# whats better than 2 HD 5870



## commp

just wondered what people thought on whats better than 2 HD 5870 cards in xrossfire mode?


----------



## voyagerfan99

A single 6990 or a GTX 580


----------



## wolfeking

or a single GTX590, or the ROG GTX580 x2.


----------



## voyagerfan99

wolfeking said:


> or a single GTX590, or the ROG GTX580 x2.



Actually the GTX590 scored lower than the GTX580.

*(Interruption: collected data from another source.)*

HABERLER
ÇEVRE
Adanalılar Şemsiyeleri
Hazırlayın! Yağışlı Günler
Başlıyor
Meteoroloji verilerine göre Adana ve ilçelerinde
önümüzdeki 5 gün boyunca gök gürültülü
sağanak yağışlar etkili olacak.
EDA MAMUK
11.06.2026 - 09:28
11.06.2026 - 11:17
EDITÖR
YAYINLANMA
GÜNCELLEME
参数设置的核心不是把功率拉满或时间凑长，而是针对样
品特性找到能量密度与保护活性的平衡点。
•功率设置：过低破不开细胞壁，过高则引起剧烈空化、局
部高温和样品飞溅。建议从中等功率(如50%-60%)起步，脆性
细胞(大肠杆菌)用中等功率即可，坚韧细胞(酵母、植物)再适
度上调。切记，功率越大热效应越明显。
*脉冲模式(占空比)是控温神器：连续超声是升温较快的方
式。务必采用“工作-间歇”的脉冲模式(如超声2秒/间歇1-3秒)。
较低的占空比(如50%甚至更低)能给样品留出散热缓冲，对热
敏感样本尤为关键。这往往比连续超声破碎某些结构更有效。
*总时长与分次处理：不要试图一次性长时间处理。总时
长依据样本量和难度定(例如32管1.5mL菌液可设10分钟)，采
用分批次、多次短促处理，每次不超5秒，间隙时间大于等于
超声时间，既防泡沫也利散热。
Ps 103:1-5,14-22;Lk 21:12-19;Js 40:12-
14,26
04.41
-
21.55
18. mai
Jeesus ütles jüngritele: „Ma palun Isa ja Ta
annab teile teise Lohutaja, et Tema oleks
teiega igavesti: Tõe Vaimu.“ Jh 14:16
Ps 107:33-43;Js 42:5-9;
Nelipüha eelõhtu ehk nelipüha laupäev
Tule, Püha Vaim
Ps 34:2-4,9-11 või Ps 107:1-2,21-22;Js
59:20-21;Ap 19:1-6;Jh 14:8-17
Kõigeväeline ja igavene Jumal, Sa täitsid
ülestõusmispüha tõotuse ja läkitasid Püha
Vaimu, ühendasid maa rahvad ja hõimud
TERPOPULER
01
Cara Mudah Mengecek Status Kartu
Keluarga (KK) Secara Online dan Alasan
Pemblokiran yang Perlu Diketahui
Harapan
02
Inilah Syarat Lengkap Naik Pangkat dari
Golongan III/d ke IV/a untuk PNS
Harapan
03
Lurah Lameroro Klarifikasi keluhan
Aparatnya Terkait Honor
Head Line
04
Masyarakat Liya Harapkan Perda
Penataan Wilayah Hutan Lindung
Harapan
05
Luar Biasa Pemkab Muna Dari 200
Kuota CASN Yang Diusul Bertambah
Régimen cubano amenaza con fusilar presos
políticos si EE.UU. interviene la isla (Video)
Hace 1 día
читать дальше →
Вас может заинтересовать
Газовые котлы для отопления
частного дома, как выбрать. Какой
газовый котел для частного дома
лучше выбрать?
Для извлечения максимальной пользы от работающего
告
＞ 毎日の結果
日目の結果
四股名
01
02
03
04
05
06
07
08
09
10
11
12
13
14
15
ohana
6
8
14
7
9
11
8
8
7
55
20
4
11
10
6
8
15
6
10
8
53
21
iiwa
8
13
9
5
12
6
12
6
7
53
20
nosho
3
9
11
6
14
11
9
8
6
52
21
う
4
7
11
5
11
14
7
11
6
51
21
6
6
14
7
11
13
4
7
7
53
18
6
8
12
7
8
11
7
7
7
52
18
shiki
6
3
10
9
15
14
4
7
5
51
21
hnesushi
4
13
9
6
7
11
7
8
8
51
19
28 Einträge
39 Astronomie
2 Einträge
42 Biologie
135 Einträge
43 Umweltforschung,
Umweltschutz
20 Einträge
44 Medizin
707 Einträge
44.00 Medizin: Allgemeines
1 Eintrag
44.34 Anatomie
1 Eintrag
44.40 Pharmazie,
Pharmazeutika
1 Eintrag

http://www.videocardbenchmark.net/gpu.php?gpu=GeForce+GTX+590


----------



## wolfeking

but hes asking what will outperform CF 5870, not whats better than a 580. Assuming good drivers (nvidia is good on that), it should be way better than CF 5870.


----------



## commp

Ok thanks for the input i had a option to pay 230 $ for another hd 5870 but i thought for that money plus a lttle i could could a better route


----------



## linkin

$230 is a bit much for a 5870 these days. I reckon you should sell yours and buy a 560Ti or two.


----------



## jonnyp11

linkin said:


> $230 is a bit much for a 5870 these days. I reckon you should sell yours and buy a 560Ti or two.



or maybe the evga 560ti x2


----------